Google’s Pixel 2 XL launched with great excitement in October this year. However, once the device got into the hands of users, it picked up a long list of complaints. One of the complaints had to do with colours on the new LG POLED panel. Almost everyone thought the colours were extremely dull, muted, and just not right.
I felt that way too, initially. I’m quite particular about colour accuracy, or at least I thought so, and I thought the Pixel 2 XL colours were just wrong. All the familiar icons on my home screen suddenly looked like they were rendered with the wrong colours.
Google’s explanation is that the Pixel 2 XL’s display was tuned to show more natural and accurate colours. This is a departure from most current smartphones. OLED screens are typically more vibrant and display more saturated colours. That’s what most users like to see too, and screens that display more vivid colours are perceived to be better. We’ve become so used to these colours that we’ve come to consider them to be correct. Even though they don’t truly represent reality.
However, most users, or at least a sizeable proportion of them, didn’t buy Google’s story, and Google eventually had to release a software update to the Pixel 2 XL that brought back “Saturated” colours. There are two other options, Boosted and Natural. I can see that Saturated is really, well, saturated, but to my eyes, Boosted and Natural looks the same.

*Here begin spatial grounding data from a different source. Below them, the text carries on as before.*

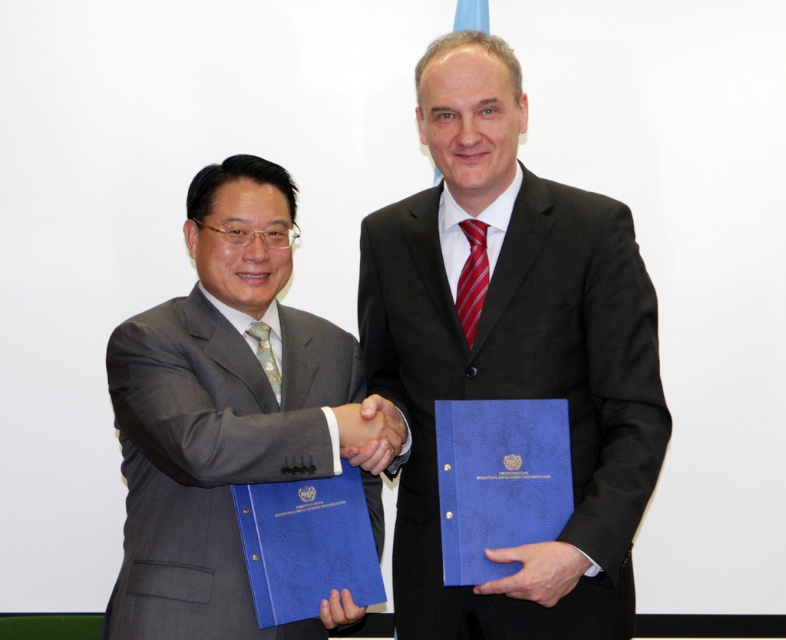 Who is taller, matte gray suit at left or red striped tie at center?

Standing taller between the two is matte gray suit at left.

Is matte gray suit at left positioned behind red striped tie at center?

No, matte gray suit at left is closer to the viewer.

Which is behind, point (145, 508) or point (461, 332)?

The point (461, 332) is more distant.

At what (x,y) coordinates should I click in order to perform the action: click on matte gray suit at left. Please return your answer as a coordinate pair (x, y). Looking at the image, I should click on (219, 412).

Can you confirm if black matte suit at center is wider than matte gray suit at left?

Indeed, black matte suit at center has a greater width compared to matte gray suit at left.

Between black matte suit at center and matte gray suit at left, which one has less height?

With less height is matte gray suit at left.

Who is more distant from viewer, (406, 224) or (217, 573)?

Point (406, 224)

This screenshot has width=786, height=640. What are the coordinates of `black matte suit at center` in the screenshot? It's located at (511, 346).

Looking at this image, can you confirm if matte black hand at center is positioned to the right of red striped tie at center?

Incorrect, matte black hand at center is not on the right side of red striped tie at center.

Who is taller, matte black hand at center or red striped tie at center?

red striped tie at center

Is point (399, 417) closer to camera compared to point (483, 256)?

Yes, it is in front of point (483, 256).

Locate an element on the screen. matte black hand at center is located at coordinates (369, 433).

Anyhow, over time, I seem to have come to accept that the Boosted mode I’m using now is “correct”. Truly, photos look a whole lot more realistic. I’ve made some comparisons between the Pixel 2 XL and Pixel XL showing the same photos. It’s hard to tell from a photo of photos the naturalness of colours, but you can easily see that the colours on the two smartphones are different.
The red really pops out in the Pixel XL above. You can just imagine how unrealistic it would be if you had seen the photo on the actual device in real life. (In all comparison photos here, the Pixel 2 XL is on top, while the Pixel XL is at the bottom.)

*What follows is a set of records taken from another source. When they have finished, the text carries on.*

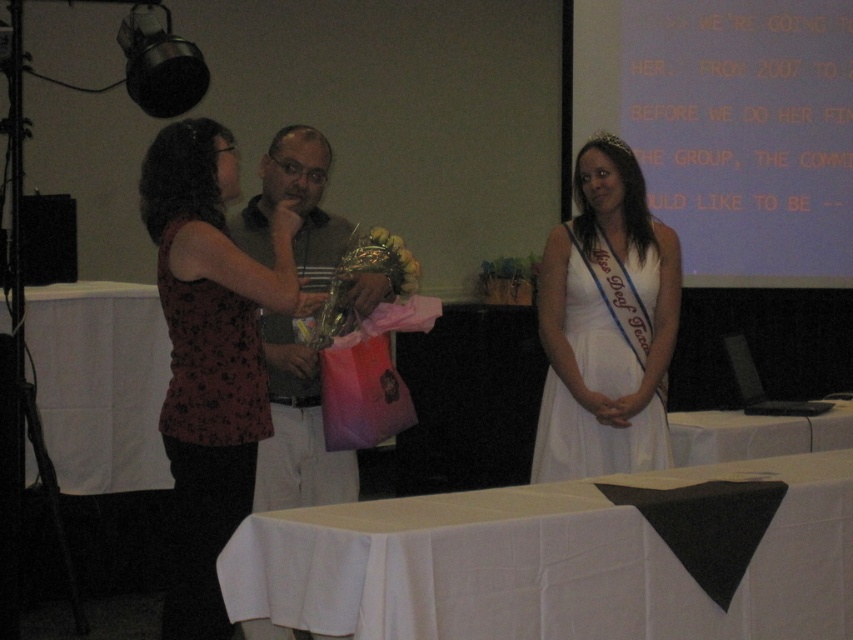 Question: Among these points, which one is farthest from the camera?

Choices:
 (A) (833, 140)
 (B) (299, 166)

Answer: (A)

Question: Which point is closer to the camera?

Choices:
 (A) white satin dress at center
 (B) matte plastic bag at center
 (C) white cloth at lower center
 (D) gold metallic tiara at upper center

Answer: (C)

Question: Is white cloth at lower center wider than matte plastic bag at center?

Choices:
 (A) no
 (B) yes

Answer: (B)

Question: Does white cloth at lower center have a greater width compared to matte plastic bag at center?

Choices:
 (A) no
 (B) yes

Answer: (B)

Question: Does white satin dress at center appear under matte plastic bag at center?

Choices:
 (A) yes
 (B) no

Answer: (A)

Question: Which is nearer to the matte plastic bag at center?

Choices:
 (A) white satin dress at center
 (B) white cloth at lower center

Answer: (A)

The next photo is of a cup of coffee. It’s easy to see that the coffee colour on the Pixel 2 XL is far more accurate. The orangey tone rendered by the Pixel XL is just too unreal. The nice coffee, incidentally, is from Atlas Coffeehouse at Duke’s Road.
I compared several more photos and decided that I’ve come to prefer the more accurate colours on the Pixel 2 XL.
For a further comparison, I obtained a test image from https://news.artnet.com/app/news-upload/2016/12/Kodak-sRGB.jpeg. You can see the comparison between the Pixel 2 XL and Pixel XL below.
More interestingly, I also have a comparison between the two smartphones and the display on my MacBook Pro. My MacBook Pro’s display isn’t colour calibrated, it’s just how it came out of the box. It doesn’t count as the best reference, but at least for my purpose, it serves as a comparison of how the same photo would have appeared on other devices which are not smartphones.
Comparatively, the Pixel 2 XL’s display still comes across as slightly more vivid than that of the MacBook Pro. Overall, however, it’s clear that the Pixel 2 XL’s colour rendering is more accurate than the Pixel XL.
Apple described their removal of the 3.5 mm headphone jack as courageous. I think that that was a matter of evolution. Somebody had to dare to make the first move, but it was a matter of time before it happened.
The case for Google to move to natural colours, however, is a bold move against the trend of other smartphones. It was a bold move against what users wanted, or at least thought they wanted. No doubt this is a move that Google could reverse with a software fix, but they risked upsetting impressions of their flagship product.
All these years our eyes have been spoilt by boosted saturation on our smartphone displays. I also became affected, initially finding the Pixel 2 XL’s colour really odd. But now, I’ve to thank Google for reminding me of what the colours ought to be. Now my eyes hurt when I look at a Samsung smartphone display.